EXERCISE MATERIAL>
________________

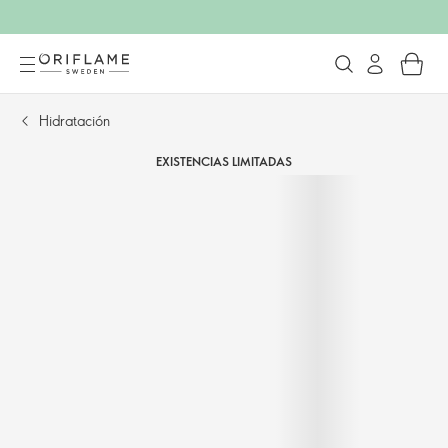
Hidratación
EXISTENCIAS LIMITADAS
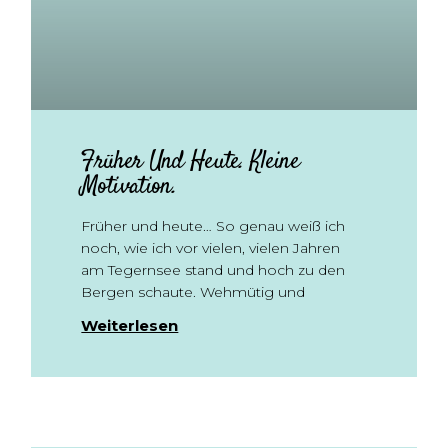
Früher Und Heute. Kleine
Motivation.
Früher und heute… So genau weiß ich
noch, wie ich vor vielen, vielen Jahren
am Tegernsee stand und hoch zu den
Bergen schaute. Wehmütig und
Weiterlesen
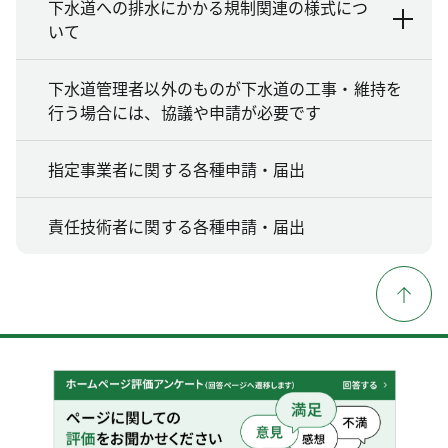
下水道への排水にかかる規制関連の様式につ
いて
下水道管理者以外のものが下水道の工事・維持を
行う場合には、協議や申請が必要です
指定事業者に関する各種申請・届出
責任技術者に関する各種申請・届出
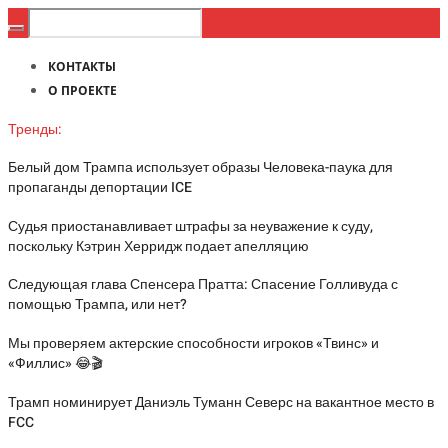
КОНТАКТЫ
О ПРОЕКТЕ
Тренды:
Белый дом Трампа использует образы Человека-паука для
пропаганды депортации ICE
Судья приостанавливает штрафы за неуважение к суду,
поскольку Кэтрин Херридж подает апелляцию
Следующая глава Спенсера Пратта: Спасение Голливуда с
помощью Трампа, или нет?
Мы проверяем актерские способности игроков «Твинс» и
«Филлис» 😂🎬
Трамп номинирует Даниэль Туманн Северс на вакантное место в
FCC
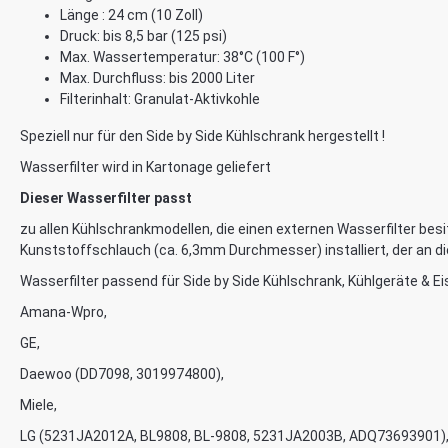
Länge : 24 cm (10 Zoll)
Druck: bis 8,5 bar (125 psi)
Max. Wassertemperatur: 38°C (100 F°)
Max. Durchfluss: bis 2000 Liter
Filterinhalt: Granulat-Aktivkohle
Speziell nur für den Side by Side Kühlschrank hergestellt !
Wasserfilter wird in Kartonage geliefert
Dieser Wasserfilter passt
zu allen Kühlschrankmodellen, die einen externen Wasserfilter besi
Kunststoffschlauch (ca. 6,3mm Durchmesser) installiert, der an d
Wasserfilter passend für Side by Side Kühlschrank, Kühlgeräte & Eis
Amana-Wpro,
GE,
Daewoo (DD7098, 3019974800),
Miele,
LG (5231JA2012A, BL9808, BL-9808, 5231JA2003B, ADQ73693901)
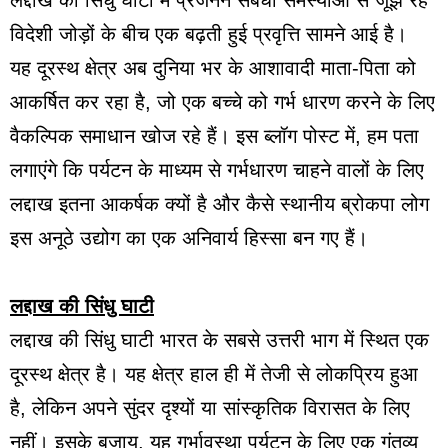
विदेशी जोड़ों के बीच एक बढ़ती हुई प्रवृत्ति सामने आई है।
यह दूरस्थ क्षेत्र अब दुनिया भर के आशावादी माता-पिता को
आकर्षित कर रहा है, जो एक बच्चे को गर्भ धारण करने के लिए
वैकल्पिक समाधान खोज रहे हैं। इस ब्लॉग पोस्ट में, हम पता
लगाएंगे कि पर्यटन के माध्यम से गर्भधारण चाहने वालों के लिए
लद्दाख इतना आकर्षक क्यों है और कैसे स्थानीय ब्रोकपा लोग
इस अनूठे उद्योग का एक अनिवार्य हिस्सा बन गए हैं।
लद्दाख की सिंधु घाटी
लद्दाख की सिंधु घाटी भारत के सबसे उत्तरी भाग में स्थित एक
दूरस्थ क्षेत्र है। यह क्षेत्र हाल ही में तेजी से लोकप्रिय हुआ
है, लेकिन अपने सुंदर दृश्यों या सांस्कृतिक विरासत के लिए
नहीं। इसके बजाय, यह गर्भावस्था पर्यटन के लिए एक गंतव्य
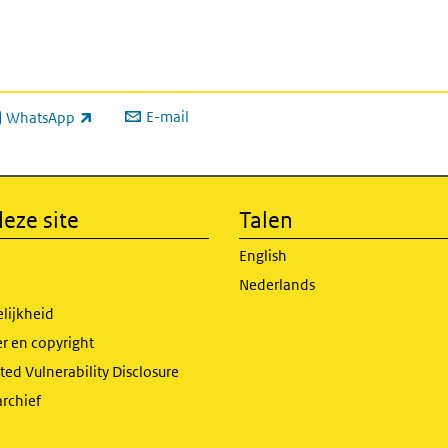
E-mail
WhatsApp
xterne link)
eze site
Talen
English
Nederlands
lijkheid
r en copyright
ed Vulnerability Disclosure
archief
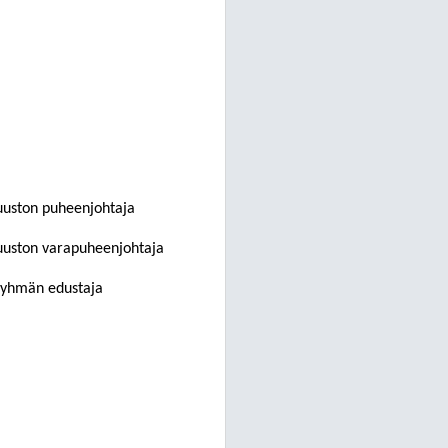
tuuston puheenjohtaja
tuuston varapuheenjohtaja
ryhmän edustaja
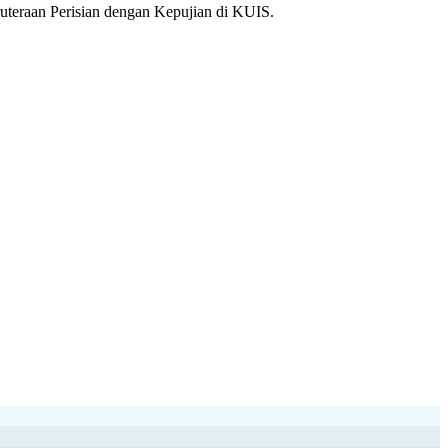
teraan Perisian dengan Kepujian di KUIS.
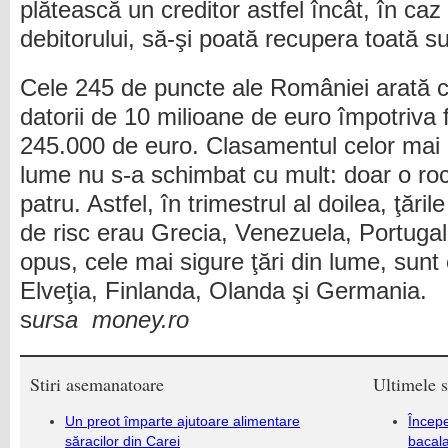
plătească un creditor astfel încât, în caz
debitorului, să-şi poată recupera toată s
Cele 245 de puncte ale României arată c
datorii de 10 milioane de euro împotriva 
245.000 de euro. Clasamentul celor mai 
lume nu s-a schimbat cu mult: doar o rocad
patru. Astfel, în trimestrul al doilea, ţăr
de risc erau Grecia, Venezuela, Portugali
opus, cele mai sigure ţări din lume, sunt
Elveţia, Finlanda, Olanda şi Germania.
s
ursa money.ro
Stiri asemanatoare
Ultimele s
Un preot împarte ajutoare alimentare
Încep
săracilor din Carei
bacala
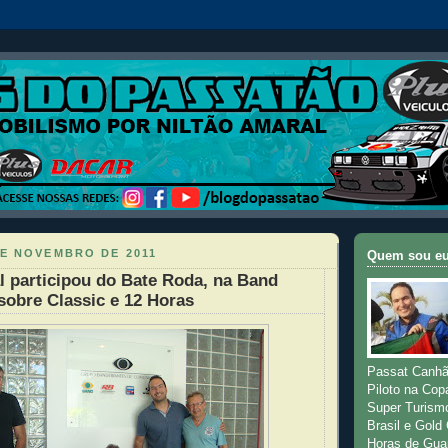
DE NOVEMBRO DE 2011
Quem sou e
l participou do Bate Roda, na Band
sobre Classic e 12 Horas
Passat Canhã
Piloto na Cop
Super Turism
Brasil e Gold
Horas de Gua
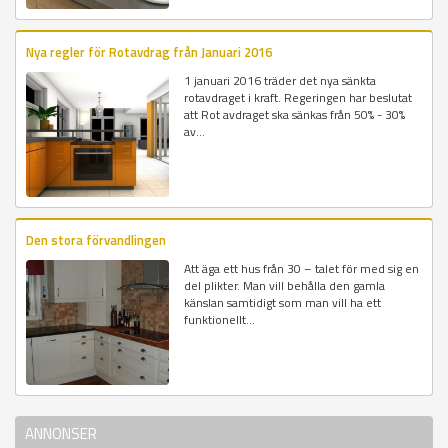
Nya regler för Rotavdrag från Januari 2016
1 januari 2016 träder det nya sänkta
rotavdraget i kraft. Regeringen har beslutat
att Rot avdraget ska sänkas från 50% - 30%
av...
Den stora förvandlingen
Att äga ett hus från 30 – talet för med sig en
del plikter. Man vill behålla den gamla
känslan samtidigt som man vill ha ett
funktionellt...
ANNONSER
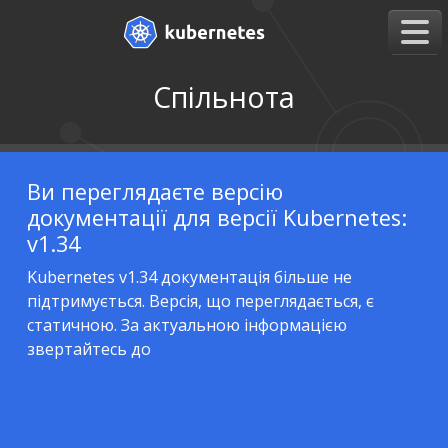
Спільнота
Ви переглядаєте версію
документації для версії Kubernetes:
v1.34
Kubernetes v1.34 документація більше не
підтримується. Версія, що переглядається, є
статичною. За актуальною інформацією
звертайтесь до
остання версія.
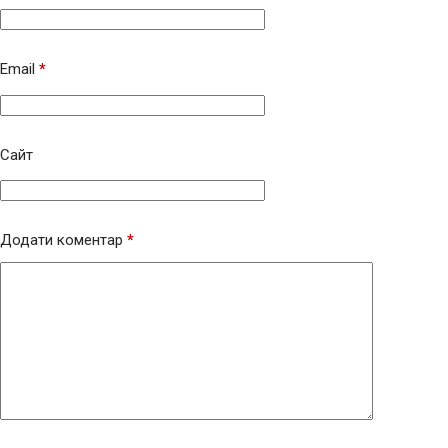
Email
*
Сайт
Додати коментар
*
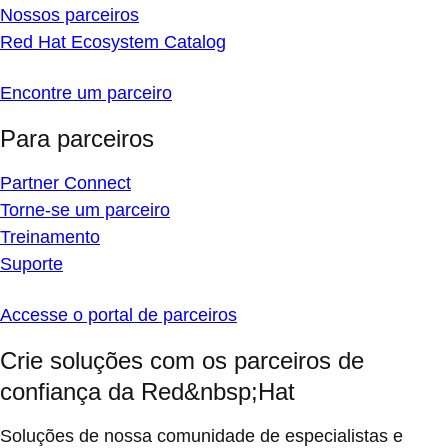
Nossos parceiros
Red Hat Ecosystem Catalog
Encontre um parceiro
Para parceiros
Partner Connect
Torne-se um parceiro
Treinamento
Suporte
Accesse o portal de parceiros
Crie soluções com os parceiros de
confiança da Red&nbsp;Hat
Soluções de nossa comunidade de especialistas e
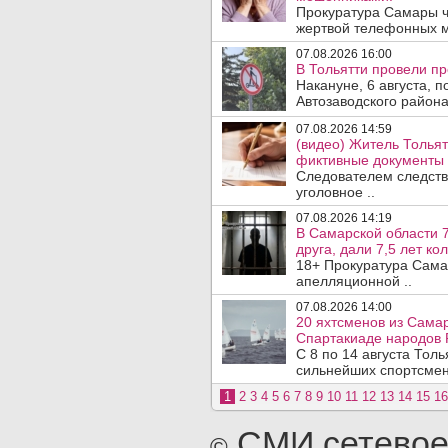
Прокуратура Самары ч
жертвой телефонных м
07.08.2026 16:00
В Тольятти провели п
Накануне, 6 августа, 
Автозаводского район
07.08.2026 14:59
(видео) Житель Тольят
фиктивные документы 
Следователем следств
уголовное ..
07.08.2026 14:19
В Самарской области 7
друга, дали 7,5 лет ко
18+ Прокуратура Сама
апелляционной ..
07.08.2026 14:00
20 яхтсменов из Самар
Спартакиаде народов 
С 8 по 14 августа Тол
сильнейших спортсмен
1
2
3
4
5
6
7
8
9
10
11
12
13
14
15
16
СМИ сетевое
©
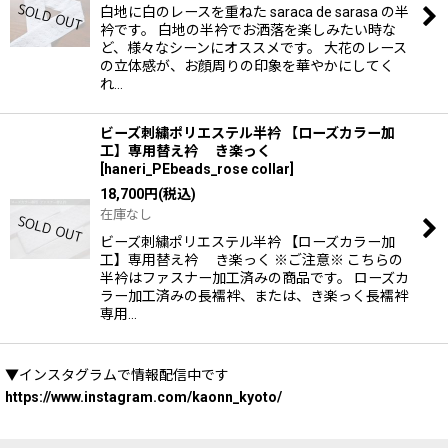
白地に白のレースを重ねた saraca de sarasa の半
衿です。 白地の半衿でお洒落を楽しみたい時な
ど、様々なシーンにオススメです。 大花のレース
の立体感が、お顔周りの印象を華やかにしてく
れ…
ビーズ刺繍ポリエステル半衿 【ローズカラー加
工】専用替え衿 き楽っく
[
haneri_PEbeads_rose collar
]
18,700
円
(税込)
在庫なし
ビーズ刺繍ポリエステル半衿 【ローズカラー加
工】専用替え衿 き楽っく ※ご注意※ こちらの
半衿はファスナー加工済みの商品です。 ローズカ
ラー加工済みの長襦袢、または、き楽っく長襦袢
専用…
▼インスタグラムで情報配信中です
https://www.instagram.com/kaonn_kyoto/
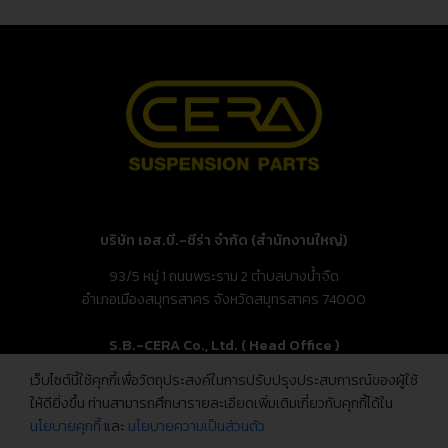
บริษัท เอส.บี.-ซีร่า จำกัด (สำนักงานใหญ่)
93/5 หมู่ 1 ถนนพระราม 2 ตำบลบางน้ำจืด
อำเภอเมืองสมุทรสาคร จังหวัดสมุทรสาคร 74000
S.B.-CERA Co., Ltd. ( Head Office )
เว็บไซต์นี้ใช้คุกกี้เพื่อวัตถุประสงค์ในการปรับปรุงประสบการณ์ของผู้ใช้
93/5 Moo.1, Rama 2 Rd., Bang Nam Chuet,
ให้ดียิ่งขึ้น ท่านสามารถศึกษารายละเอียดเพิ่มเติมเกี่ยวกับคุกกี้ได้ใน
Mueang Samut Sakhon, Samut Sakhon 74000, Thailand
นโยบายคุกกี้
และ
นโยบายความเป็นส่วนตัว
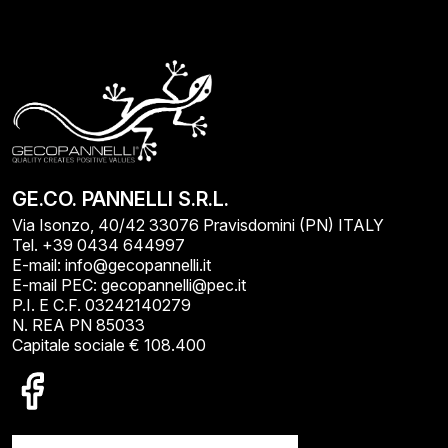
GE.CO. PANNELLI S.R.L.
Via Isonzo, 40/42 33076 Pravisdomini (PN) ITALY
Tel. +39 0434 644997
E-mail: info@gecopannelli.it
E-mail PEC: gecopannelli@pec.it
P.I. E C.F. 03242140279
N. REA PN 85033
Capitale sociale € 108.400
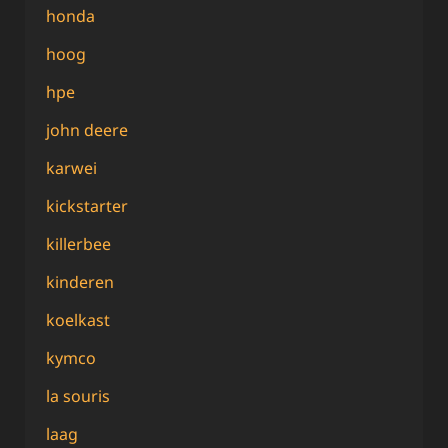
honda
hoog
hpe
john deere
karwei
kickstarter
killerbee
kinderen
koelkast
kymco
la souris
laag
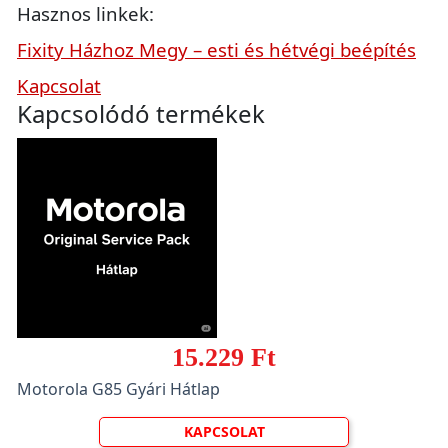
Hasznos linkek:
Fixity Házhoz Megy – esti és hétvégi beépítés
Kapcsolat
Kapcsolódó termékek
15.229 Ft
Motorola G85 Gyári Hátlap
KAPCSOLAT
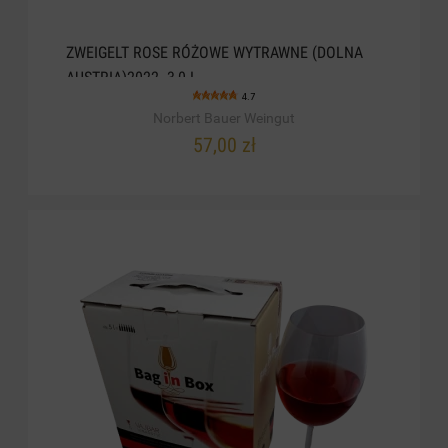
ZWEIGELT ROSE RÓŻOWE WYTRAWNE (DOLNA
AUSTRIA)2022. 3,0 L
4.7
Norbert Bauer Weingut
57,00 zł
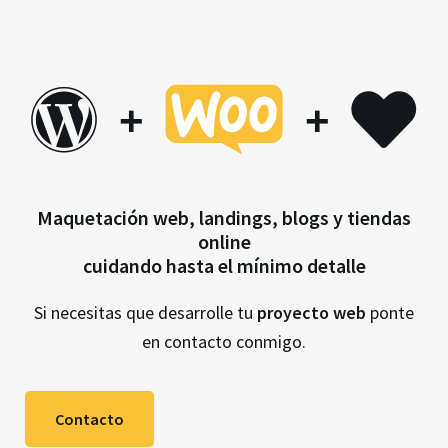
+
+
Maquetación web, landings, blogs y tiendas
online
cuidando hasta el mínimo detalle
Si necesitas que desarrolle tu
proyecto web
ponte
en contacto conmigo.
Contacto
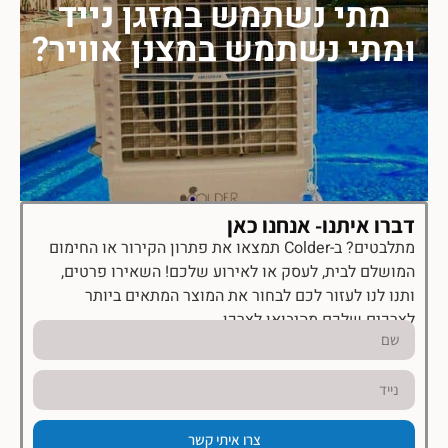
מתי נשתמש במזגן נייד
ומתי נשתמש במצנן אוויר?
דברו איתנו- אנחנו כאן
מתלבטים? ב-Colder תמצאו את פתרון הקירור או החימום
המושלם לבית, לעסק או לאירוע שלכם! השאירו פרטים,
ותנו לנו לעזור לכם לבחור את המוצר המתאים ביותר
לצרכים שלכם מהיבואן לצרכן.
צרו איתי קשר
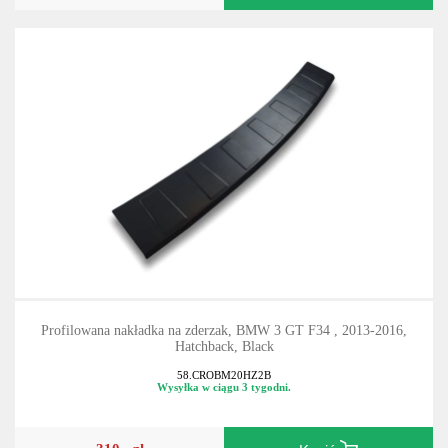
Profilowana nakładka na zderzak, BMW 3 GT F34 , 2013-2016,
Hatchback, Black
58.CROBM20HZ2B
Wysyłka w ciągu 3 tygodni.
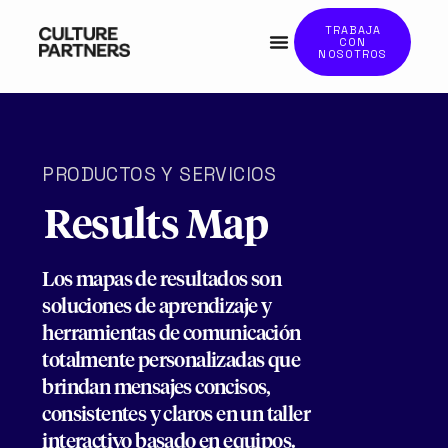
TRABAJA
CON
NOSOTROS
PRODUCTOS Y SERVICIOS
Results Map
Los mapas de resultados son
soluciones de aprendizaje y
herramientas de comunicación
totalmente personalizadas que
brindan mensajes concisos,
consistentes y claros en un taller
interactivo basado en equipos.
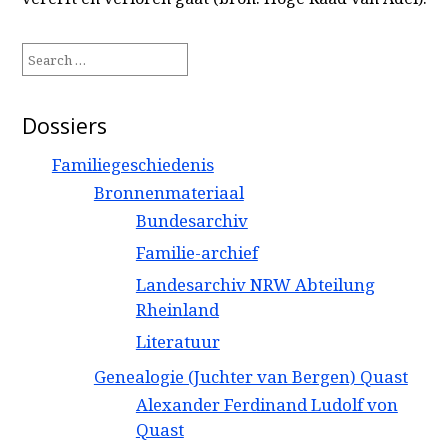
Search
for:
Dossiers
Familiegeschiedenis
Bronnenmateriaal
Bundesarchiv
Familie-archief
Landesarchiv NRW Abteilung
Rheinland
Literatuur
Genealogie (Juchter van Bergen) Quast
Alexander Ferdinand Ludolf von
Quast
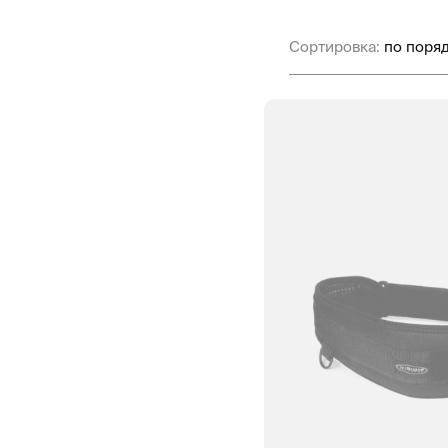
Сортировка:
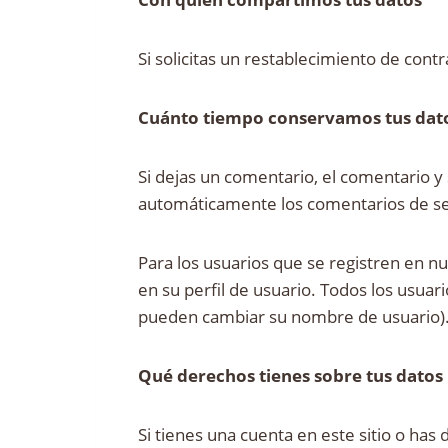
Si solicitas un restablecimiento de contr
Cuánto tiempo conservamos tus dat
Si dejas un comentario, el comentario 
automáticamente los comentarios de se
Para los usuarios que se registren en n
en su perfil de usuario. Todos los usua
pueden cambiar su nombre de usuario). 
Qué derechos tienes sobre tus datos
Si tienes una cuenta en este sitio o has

________________

TASK ITEM> A word-for-word copy of the lines from the start of the listing through the line containing "debitorului, să-şi poată recupera toată s" is the answer. Pictures stay out of it.

SOLUTION FOR THIS TASK>
Hidratación
EXISTENCIAS LIMITADAS
Früher Und Heute. Kleine
Motivation.
Früher und heute… So genau weiß ich
noch, wie ich vor vielen, vielen Jahren
am Tegernsee stand und hoch zu den
Bergen schaute. Wehmütig und
Weiterlesen
下水道への排水にかかる規制関連の様式につ
いて
下水道管理者以外のものが下水道の工事・維持を
行う場合には、協議や申請が必要です
指定事業者に関する各種申請・届出
責任技術者に関する各種申請・届出
КОНТАКТЫ
О ПРОЕКТЕ
Тренды:
Белый дом Трампа использует образы Человека-паука для
пропаганды депортации ICE
Судья приостанавливает штрафы за неуважение к суду,
поскольку Кэтрин Херридж подает апелляцию
Следующая глава Спенсера Пратта: Спасение Голливуда с
помощью Трампа, или нет?
Мы проверяем актерские способности игроков «Твинс» и
«Филлис» 😂🎬
Трамп номинирует Даниэль Туманн Северс на вакантное место в
FCC
Länge : 24 cm (10 Zoll)
Druck: bis 8,5 bar (125 psi)
Max. Wassertemperatur: 38°C (100 F°)
Max. Durchfluss: bis 2000 Liter
Filterinhalt: Granulat-Aktivkohle
Speziell nur für den Side by Side Kühlschrank hergestellt !
Wasserfilter wird in Kartonage geliefert
Dieser Wasserfilter passt
zu allen Kühlschrankmodellen, die einen externen Wasserfilter besi
Kunststoffschlauch (ca. 6,3mm Durchmesser) installiert, der an d
Wasserfilter passend für Side by Side Kühlschrank, Kühlgeräte & Eis
Amana-Wpro,
GE,
Daewoo (DD7098, 3019974800),
Miele,
LG (5231JA2012A, BL9808, BL-9808, 5231JA2003B, ADQ73693901)
विदेशी जोड़ों के बीच एक बढ़ती हुई प्रवृत्ति सामने आई है।
यह दूरस्थ क्षेत्र अब दुनिया भर के आशावादी माता-पिता को
आकर्षित कर रहा है, जो एक बच्चे को गर्भ धारण करने के लिए
वैकल्पिक समाधान खोज रहे हैं। इस ब्लॉग पोस्ट में, हम पता
लगाएंगे कि पर्यटन के माध्यम से गर्भधारण चाहने वालों के लिए
लद्दाख इतना आकर्षक क्यों है और कैसे स्थानीय ब्रोकपा लोग
इस अनूठे उद्योग का एक अनिवार्य हिस्सा बन गए हैं।
लद्दाख की सिंधु घाटी
लद्दाख की सिंधु घाटी भारत के सबसे उत्तरी भाग में स्थित एक
दूरस्थ क्षेत्र है। यह क्षेत्र हाल ही में तेजी से लोकप्रिय हुआ
है, लेकिन अपने सुंदर दृश्यों या सांस्कृतिक विरासत के लिए
नहीं। इसके बजाय, यह गर्भावस्था पर्यटन के लिए एक गंतव्य
E-mail
WhatsApp
xterne link)
eze site
Talen
English
Nederlands
lijkheid
r en copyright
ed Vulnerability Disclosure
archief
tuuston puheenjohtaja
tuuston varapuheenjohtaja
ryhmän edustaja
teraan Perisian dengan Kepujian di KUIS.
plătească un creditor astfel încât, în caz
debitorului, să-şi poată recupera toată s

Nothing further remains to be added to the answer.